--- Requirement ---
Nothing in the data may be altered as it is transcribed.

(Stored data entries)

################

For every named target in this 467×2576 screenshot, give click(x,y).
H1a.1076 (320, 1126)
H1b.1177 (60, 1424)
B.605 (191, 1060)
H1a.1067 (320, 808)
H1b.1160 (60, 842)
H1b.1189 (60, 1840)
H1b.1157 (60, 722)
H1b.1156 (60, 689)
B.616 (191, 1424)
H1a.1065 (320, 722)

################

--- Response area ---
For every named target in this 467×2576 screenshot, give click(x,y).
H1a.1076 (320, 1126)
H1b.1177 (60, 1424)
B.605 (191, 1060)
H1a.1067 (320, 808)
H1b.1160 (60, 842)
H1b.1189 (60, 1840)
H1b.1157 (60, 722)
H1b.1156 (60, 689)
B.616 (191, 1424)
H1a.1065 (320, 722)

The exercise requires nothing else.